• Headline

    Fluktuasi Dolar Tak Pengaruhi Ekonomi Jabar

    Oleh : Doni Ramdhani07 September 2018 19:20
    fotografer: Syamsuddin Nasution
    INILAH, Bandung - Meski kini kurs rupiah merosot terhadap dolar AS, Kantor Perwakilan Bank Indonesia (KPwBI) Jabar menilai hal itu tak mempengaruhi perekonomian Jabar secara signifikan.

    Kepala Grup KPwBI Jabar Ismet Inono memprediksi, ekonomi Jabar akan tumbuh di atas 5%. Sejauh ini, kinerja perekonomian Jabar terpantau masih dalam kondisi baik.

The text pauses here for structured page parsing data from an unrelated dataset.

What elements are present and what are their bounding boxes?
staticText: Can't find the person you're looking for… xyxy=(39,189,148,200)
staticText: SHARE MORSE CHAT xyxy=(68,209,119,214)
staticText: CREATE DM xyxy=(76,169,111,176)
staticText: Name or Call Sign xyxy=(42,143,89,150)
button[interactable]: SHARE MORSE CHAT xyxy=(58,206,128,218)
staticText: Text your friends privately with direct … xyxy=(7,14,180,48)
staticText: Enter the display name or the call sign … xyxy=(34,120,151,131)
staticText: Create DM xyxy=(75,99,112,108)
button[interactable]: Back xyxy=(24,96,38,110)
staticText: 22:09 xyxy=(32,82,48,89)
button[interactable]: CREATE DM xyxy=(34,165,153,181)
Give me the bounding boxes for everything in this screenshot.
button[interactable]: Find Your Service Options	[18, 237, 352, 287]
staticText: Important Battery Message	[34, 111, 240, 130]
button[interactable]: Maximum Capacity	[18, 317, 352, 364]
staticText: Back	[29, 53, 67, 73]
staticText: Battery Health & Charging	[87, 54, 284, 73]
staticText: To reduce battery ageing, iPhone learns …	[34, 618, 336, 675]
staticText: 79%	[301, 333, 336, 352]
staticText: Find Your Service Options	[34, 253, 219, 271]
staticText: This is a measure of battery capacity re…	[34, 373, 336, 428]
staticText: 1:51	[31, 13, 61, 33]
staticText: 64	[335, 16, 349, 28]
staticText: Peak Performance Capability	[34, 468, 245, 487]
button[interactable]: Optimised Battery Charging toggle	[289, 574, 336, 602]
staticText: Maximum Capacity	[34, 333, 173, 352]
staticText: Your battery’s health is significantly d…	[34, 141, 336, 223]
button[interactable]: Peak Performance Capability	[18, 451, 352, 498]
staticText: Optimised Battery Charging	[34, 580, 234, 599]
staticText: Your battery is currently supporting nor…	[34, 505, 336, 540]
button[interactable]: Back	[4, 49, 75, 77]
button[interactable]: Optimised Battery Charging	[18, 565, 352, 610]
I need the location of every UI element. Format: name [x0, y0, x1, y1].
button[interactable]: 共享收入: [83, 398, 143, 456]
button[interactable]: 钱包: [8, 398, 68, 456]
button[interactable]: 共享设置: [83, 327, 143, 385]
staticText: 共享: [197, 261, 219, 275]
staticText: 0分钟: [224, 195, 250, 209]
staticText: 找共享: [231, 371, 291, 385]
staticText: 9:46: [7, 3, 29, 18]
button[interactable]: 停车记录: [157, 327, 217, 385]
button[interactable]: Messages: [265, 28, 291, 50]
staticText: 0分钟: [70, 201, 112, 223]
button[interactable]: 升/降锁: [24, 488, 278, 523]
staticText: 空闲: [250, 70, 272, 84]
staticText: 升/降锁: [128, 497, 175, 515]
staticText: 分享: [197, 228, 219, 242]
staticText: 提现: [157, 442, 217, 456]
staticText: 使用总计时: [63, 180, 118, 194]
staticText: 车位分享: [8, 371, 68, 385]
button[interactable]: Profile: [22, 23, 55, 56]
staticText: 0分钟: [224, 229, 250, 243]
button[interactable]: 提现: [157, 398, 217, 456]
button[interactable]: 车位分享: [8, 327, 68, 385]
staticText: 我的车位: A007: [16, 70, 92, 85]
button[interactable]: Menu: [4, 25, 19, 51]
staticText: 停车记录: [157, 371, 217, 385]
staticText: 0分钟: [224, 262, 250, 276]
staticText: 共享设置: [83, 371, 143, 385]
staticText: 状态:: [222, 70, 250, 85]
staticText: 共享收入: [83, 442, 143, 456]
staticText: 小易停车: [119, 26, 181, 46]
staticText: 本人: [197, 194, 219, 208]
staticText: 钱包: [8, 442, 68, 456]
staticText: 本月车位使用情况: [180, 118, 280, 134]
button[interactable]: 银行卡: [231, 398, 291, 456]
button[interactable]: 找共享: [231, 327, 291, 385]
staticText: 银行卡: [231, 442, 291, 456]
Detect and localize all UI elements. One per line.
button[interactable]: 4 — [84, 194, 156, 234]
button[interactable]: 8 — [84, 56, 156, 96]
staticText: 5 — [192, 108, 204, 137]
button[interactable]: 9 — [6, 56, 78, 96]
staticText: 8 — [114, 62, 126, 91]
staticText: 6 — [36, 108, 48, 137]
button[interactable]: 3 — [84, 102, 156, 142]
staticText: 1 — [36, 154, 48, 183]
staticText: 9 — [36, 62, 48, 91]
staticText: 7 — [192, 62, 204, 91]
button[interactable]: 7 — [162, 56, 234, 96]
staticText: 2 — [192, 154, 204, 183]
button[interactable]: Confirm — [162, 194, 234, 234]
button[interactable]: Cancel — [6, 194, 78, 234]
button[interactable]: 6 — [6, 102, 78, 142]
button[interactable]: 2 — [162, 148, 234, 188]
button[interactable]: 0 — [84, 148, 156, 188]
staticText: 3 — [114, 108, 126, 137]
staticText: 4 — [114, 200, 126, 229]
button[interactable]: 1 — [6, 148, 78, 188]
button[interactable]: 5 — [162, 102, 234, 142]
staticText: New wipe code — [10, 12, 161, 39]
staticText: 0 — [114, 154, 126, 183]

    "Hal itu diindikasikan hingga saat ini pertumbuhan ekonomi masih relatif tinggi sebesar 5,65% (yoy). Inflasi pada Agustus lalu masih terkendali pada kisaran 3,5%," kata Ismet saat jumpa wartawan tentang Perkembangan Indikator Makroekonomi Jabar Terkini, Jumat (7/9).

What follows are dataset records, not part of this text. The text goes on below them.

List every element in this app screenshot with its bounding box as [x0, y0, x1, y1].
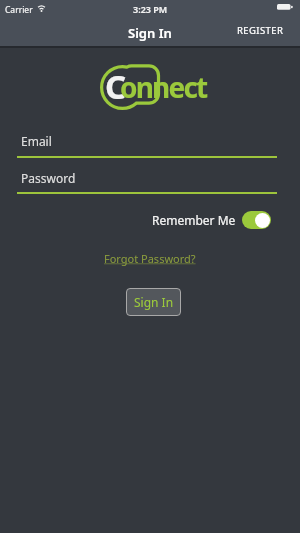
staticText: Carrier [5, 4, 33, 16]
staticText: Sign In [134, 294, 174, 310]
staticText: Email [21, 133, 52, 149]
staticText: Sign In [128, 24, 172, 42]
staticText: 3:23 PM [133, 3, 168, 15]
button[interactable]: Sign In [126, 288, 181, 316]
staticText: C [105, 64, 127, 109]
staticText: onnect [120, 68, 207, 106]
button[interactable]: REGISTER [237, 24, 284, 37]
button[interactable]: Forgot Password? [104, 251, 196, 266]
staticText: Password [21, 170, 76, 186]
staticText: Remember Me [152, 212, 236, 228]
button[interactable]: Remember Me [152, 211, 271, 229]
staticText: Forgot Password? [104, 251, 196, 266]
staticText: REGISTER [237, 24, 284, 37]
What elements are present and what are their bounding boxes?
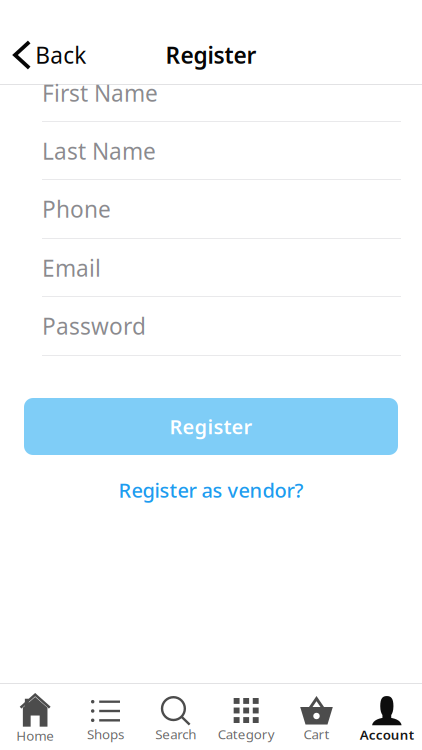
button[interactable]: Phone [42, 180, 401, 239]
staticText: Last Name [42, 136, 156, 166]
button[interactable]: Account [352, 684, 422, 750]
staticText: Account [360, 726, 414, 743]
button[interactable]: Register as vendor? [0, 475, 422, 505]
button[interactable]: Category [211, 684, 281, 750]
button[interactable]: Cart [281, 684, 352, 750]
staticText: Password [42, 311, 146, 341]
button[interactable]: Back [0, 33, 94, 77]
staticText: Register as vendor? [118, 477, 304, 503]
button[interactable]: Shops [70, 684, 141, 750]
staticText: Category [218, 725, 275, 743]
staticText: Email [42, 253, 101, 283]
button[interactable]: Register [24, 398, 398, 455]
button[interactable]: First Name [42, 85, 401, 122]
staticText: Back [35, 40, 86, 70]
staticText: Register [170, 413, 252, 440]
staticText: Register [166, 40, 256, 70]
staticText: Search [155, 725, 196, 743]
button[interactable]: Home [0, 684, 70, 750]
button[interactable]: Password [42, 297, 401, 356]
staticText: Shops [87, 725, 124, 743]
button[interactable]: Email [42, 239, 401, 297]
staticText: First Name [42, 78, 158, 108]
staticText: Phone [42, 194, 111, 224]
button[interactable]: Search [141, 684, 211, 750]
staticText: Cart [304, 725, 330, 743]
button[interactable]: Last Name [42, 122, 401, 180]
staticText: Home [16, 727, 54, 744]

    Menurutnya, pertumbuhan ekonomi Jabar pada triwulan III diperkirakan sedikit melambat dibandingkan triwulan sebelumnya. Namun, kondisi itu masih tetap berada pada level yang cukup tinggi dan berada di atas pertumbuhan ekonomi nasional.

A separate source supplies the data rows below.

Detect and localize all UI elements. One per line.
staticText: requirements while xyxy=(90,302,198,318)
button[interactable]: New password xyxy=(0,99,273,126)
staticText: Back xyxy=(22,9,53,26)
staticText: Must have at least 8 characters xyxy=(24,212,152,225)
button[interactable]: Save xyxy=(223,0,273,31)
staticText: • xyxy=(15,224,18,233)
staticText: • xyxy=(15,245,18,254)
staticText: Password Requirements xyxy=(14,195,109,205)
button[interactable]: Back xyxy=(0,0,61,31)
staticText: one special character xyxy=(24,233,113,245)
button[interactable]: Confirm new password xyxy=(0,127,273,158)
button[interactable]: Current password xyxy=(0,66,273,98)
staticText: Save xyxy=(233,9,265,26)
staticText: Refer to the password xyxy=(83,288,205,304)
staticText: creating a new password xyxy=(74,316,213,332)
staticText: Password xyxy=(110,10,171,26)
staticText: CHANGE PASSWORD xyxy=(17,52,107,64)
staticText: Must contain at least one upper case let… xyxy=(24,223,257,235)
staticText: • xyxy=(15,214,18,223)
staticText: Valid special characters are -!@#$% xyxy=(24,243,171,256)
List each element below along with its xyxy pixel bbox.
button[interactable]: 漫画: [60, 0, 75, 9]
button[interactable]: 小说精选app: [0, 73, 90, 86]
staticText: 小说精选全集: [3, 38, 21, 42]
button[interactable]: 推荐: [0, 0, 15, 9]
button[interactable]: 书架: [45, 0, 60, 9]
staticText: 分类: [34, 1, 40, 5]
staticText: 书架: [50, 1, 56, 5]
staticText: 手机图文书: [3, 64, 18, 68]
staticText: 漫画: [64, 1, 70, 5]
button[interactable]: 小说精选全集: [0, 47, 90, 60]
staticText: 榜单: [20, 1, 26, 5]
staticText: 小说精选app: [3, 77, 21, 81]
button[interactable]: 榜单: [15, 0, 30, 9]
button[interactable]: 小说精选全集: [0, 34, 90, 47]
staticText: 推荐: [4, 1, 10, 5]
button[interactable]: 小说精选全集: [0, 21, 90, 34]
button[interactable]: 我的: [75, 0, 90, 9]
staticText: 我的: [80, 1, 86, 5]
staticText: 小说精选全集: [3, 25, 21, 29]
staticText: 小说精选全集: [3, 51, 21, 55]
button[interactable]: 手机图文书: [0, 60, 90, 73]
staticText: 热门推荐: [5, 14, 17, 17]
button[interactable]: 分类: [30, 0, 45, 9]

    Sejumlah indikator menunjukkan masih stabilnya perekonomian Jabar itu berdasarkan survei BI pada triwulan III 2018. Secara umum, optimisme konsumen terhadap perekonomian masih kuat meski mengalami penurunan. Hasil survei penjualan eceran juga mengindikasikan pertumbuhan -12,8%. Indeks penjualan riil pun tercatat menurun dari 275,9 menjadi 263,6. Penurunan disebabkan turunnya omset penjualan perusahaan akibat permintaan konsumen yang tidak setinggi periode sebelumnya.

    Terkait dengan kondisi saat ini, dia menjelaskan BI terus mencermati perkembangan dan prospek perekonomian domestik maupun global. Untuk memperkuat respons bauran kebijakan dalam menjaga stabilitas makroekonomi dan sistem keuangan.

    Dia menjelaskan, Rapat Dewan Gubernur (RDG) BI pada 14-15 Agustus 2018 memutuskan untuk menaikkan Bl 7-day Reverse Repo Rate sebesar 25 bps menjadi S,50%, deposit facility menjadi 4,75%, dan lending facility menjadi 6,25%. Keputusan tersebut konsisten dengan upaya untuk mempertahankan daya tarik pasar keuangan domestik dan mengendalikan defisit transaksi berjalan dalam batas yang aman.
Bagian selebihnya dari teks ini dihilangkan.